--- DATASET RECORDS ---

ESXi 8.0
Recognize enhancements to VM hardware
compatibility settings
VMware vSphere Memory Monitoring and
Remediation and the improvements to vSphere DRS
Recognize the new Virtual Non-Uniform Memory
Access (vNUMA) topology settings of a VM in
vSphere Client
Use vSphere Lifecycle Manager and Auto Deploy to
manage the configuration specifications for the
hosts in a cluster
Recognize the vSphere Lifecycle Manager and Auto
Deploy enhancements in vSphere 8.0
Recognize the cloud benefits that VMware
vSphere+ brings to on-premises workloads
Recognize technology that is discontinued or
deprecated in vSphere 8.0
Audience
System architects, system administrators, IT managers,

---
--- DATASET RECORDS ---

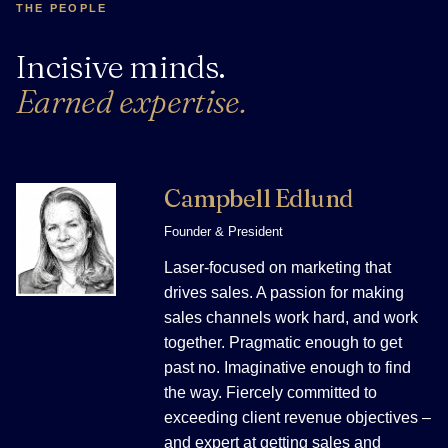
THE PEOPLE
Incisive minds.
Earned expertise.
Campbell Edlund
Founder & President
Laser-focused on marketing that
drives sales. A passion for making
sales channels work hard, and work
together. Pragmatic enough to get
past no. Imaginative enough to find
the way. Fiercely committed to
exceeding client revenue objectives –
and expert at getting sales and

---
--- DATASET RECORDS ---

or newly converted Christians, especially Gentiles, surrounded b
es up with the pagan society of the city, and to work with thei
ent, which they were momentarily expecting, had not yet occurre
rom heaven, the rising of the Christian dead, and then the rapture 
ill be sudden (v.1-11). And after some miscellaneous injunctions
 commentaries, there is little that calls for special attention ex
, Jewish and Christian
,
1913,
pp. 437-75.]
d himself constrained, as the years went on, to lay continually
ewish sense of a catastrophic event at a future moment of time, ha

---

Copy out precisely the lines from the line with "commentaries, there is" to the line with "ewish sense of" in the material above, including those two lines and omitting all the rest.

▸ ANSWER TO THE PROBLEM
 commentaries, there is little that calls for special attention ex
, Jewish and Christian
,
1913,
pp. 437-75.]
d himself constrained, as the years went on, to lay continually
ewish sense of a catastrophic event at a future moment of time, ha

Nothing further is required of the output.